== Segment start ==
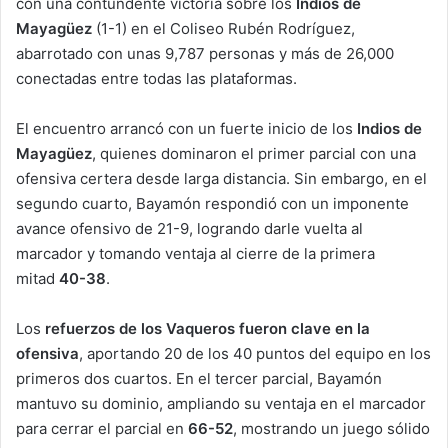
con una contundente victoria sobre los
Indios de
Mayagüez
(1-1) en el Coliseo Rubén Rodríguez,
abarrotado con unas 9,787 personas y más de 26,000
conectadas entre todas las plataformas.
El encuentro arrancó con un fuerte inicio de los
Indios de
Mayagüez
, quienes dominaron el primer parcial con una
ofensiva certera desde larga distancia. Sin embargo, en el
segundo cuarto, Bayamón respondió con un imponente
avance ofensivo de 21-9, logrando darle vuelta al
marcador y tomando ventaja al cierre de la primera
mitad
40-38
.
Los
refuerzos de los Vaqueros fueron clave en la
ofensiva
, aportando 20 de los 40 puntos del equipo en los
primeros dos cuartos. En el tercer parcial, Bayamón
mantuvo su dominio, ampliando su ventaja en el marcador
para cerrar el parcial en
66-52
, mostrando un juego sólido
== Segment end ==
▶ [PROBLEM REQUIREMENTS] Each line of the data that holds the word "marcador" should be copied.

▶ [RESPONSE TO THE EXERCISE]
marcador y tomando ventaja al cierre de la primera
mantuvo su dominio, ampliando su ventaja en el marcador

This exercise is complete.